Barn Cat Program
Superior Pest Control
Cats, as you probably know, are amazing hunters and can keep your barn, shop or outbuildings mouse-free without the use of traps or poisons. This is safer for children or animals who might accidentally get into poison that has been left out for rodents. It also gives shy cats a safe and comfortable place to live out their lives.
Caring for a Barn Cat
1. Barn cats require care - They need to be fed, they need a readily available source of clean, fresh water and they need proper shelter such as a barn or shed to keep them safe from weather as well as predators such as coyotes, racoons and owls.
2. Barn cats are not disposable - While barn cats do not require the same level of care and close attention that a house pet requires, they do need someone to look out for them and help them if they become injured or sick.
3. Barn cats do need to be fed - Some people think that if a barn cat is fed, it won't hunt, but this is simply not true. Cats love to kill rodents, and will do it instinctively. They also need to be provided with a nutritious cat food to keep them healthy and strong.
How Do I Adopt a Barn Cat?
1. Give us a call at: (509) 684-1475 and let us know you are interested.
We will set up an appointment to meet with you.
2. We will need to visit the property where the cats will be kept, to make sure it is a good, safe location for the cats.
3. The cats will need to be confined typically for 4-6 weeks so that they become used to the new location, recognize they can find food and water there, and will stay there once they are released.
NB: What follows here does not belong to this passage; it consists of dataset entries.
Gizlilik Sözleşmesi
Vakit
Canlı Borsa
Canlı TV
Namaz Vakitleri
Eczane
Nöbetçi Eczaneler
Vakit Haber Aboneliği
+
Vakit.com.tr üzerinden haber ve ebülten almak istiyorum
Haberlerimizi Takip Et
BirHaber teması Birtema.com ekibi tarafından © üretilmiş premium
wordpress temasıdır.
This can be done in a stall, chicken coop, dog kennel, etc., or we can loan a containment pen (see below) for the purpose.
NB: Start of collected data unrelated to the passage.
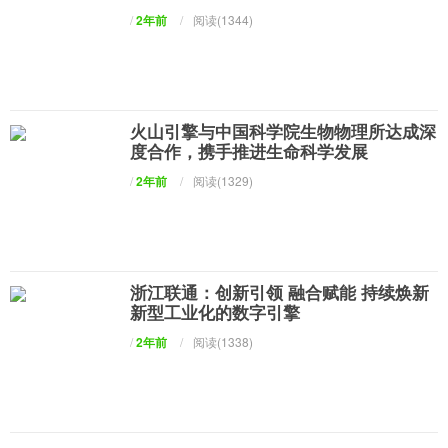
/
2年前
/
阅读(1344)
火山引擎与中国科学院生物物理所达成深
度合作，携手推进生命科学发展
/
2年前
/
阅读(1329)
浙江联通：创新引领 融合赋能 持续焕新
新型工业化的数字引擎
/
2年前
/
阅读(1338)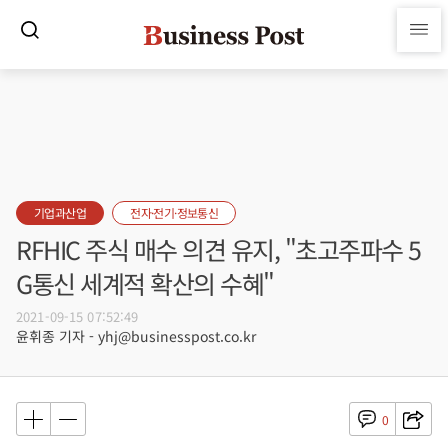
기업과산업
전자·전기·정보통신
RFHIC 주식 매수 의견 유지, "초고주파수 5
G통신 세계적 확산의 수혜"
2021-09-15 07:52:49
윤휘종 기자 - yhj@businesspost.co.kr
0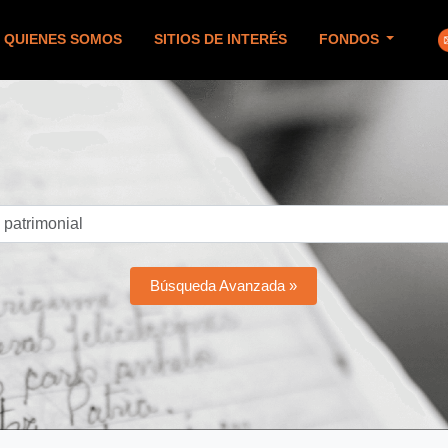
QUIENES SOMOS
SITIOS DE INTERÉS
FONDOS
Búsqueda Avanzada »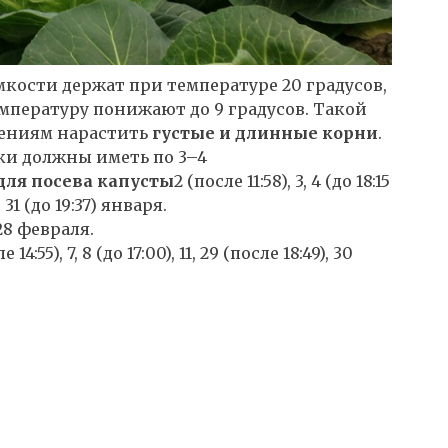
мкости держат при температуре 20 градусов,
емпературу понижают до 9 градусов. Такой
тениям нарастить
густые и длинные корни
.
ки должны иметь по 3–4
для посева капусты
2 (после 11:58), 3, 4 (до 18:15
0, 31 (до 19:37) января.
7, 28 февраля.
е 14:55), 7, 8 (до 17:00), 11, 29 (после 18:49), 30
4. Once we have approved of the location, the adopter will sign a contract agreeing to provide proper care, including: sufficient food, water, shelter and humane treatment of the cats, as well as agreeing to keep the cats confined for the full containment period, until they are fully adjusted to their new environment.
Containment cage used for 4- to 6-week barn cat relocation period.
5. The new owner will need to feed the cats and clean litter boxes while they are contained.
We will keep up-to-date on the cats and when we feel they are ready, we will talk the owner through the releasing process.
If all is done properly, the kitties should feel comfortable in the new location and will begin settling in.
There is no adoption fee for barn cats, but we do appreciate a donation. We spend many hours trapping the cats, paying for their neuter/spay surgery, vaccines and tests for contagious feline diseases. Quite a bit of time, effort and money goes into the running of our feral cat and barn cat programs, but it is very worthwhile for the cats and the community.